# WORK TASK:
Repeat every entry exactly. Do not include the pictures.

------

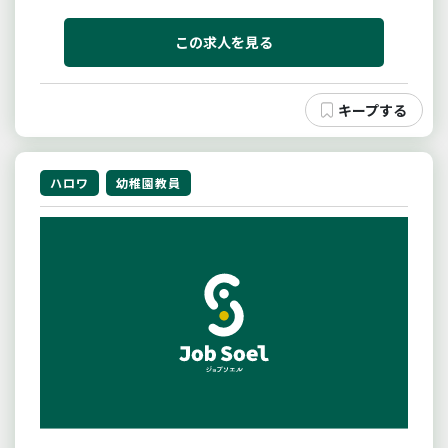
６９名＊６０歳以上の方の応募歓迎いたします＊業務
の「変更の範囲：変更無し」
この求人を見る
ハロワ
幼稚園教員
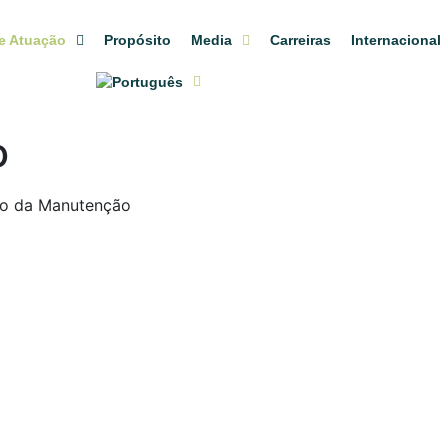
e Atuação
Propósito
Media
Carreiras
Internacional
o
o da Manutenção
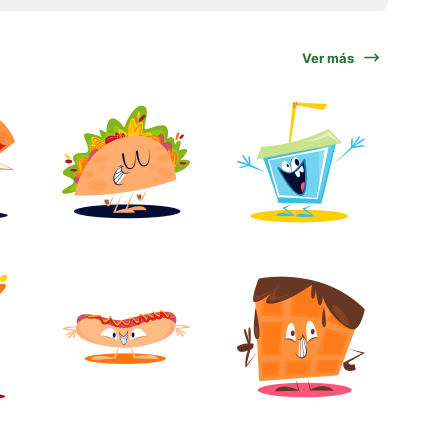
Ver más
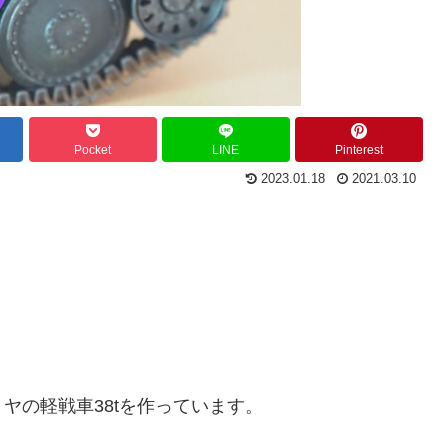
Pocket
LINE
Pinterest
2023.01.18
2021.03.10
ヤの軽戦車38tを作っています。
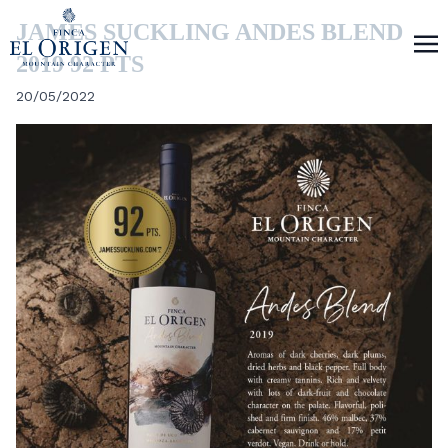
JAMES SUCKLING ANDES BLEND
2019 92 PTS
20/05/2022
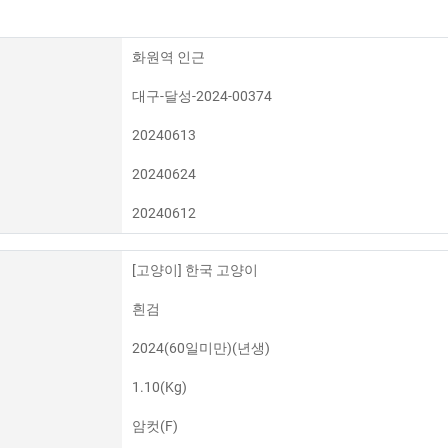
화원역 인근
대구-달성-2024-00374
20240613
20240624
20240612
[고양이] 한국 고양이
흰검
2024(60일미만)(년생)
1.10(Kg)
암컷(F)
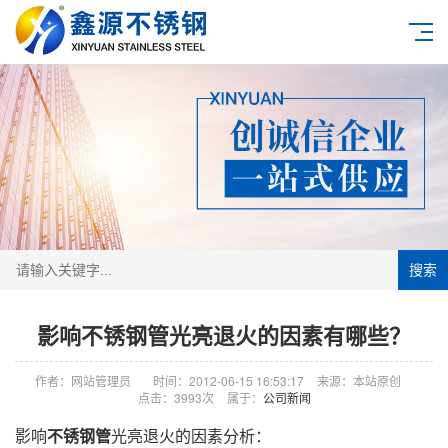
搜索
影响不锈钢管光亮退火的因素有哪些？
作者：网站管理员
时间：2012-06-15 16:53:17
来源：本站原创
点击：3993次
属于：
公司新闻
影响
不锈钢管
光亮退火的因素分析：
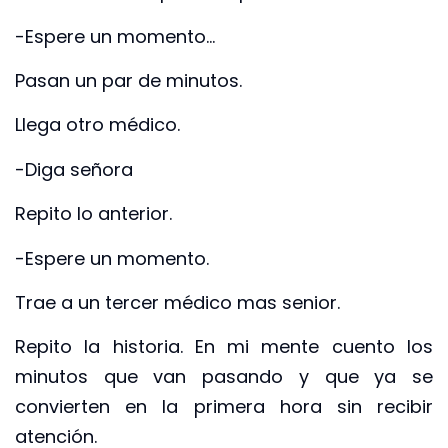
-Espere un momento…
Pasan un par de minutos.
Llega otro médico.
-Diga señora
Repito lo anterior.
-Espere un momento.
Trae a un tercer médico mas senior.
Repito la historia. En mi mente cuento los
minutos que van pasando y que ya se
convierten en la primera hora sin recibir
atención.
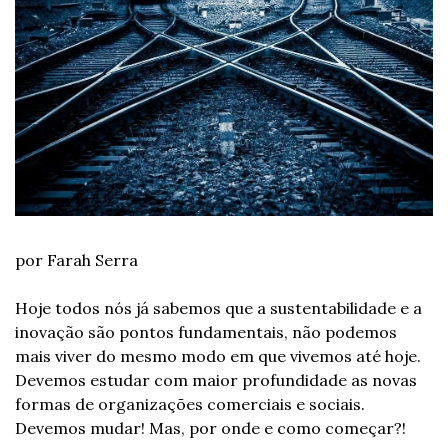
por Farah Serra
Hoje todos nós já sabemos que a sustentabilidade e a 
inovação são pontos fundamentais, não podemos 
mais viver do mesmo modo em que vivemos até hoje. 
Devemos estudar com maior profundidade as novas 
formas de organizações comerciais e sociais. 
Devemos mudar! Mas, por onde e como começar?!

------

# TASK SOLUTION:
６９名＊６０歳以上の方の応募歓迎いたします＊業務
の「変更の範囲：変更無し」
この求人を見る
ハロワ
幼稚園教員
e Atuação
Propósito
Media
Carreiras
Internacional
o
o da Manutenção
Ver más
Pocket
LINE
Pinterest
2023.01.18
2021.03.10
ヤの軽戦車38tを作っています。
JAMES SUCKLING ANDES BLEND
2019 92 PTS
20/05/2022
화원역 인근
대구-달성-2024-00374
20240613
20240624
20240612
[고양이] 한국 고양이
흰검
2024(60일미만)(년생)
1.10(Kg)
암컷(F)
搜索
影响不锈钢管光亮退火的因素有哪些？
作者：网站管理员
时间：2012-06-15 16:53:17
来源：本站原创
点击：3993次
属于：
公司新闻
影响
不锈钢管
光亮退火的因素分析：
-Espere un momento…
Pasan un par de minutos.
Llega otro médico.
-Diga señora
Repito lo anterior.
-Espere un momento.
Trae a un tercer médico mas senior.
Repito la historia. En mi mente cuento los
minutos que van pasando y que ya se
convierten en la primera hora sin recibir
atención.
por Farah Serra
Hoje todos nós já sabemos que a sustentabilidade e a 
inovação são pontos fundamentais, não podemos 
mais viver do mesmo modo em que vivemos até hoje. 
Devemos estudar com maior profundidade as novas 
formas de organizações comerciais e sociais. 
Devemos mudar! Mas, por onde e como começar?!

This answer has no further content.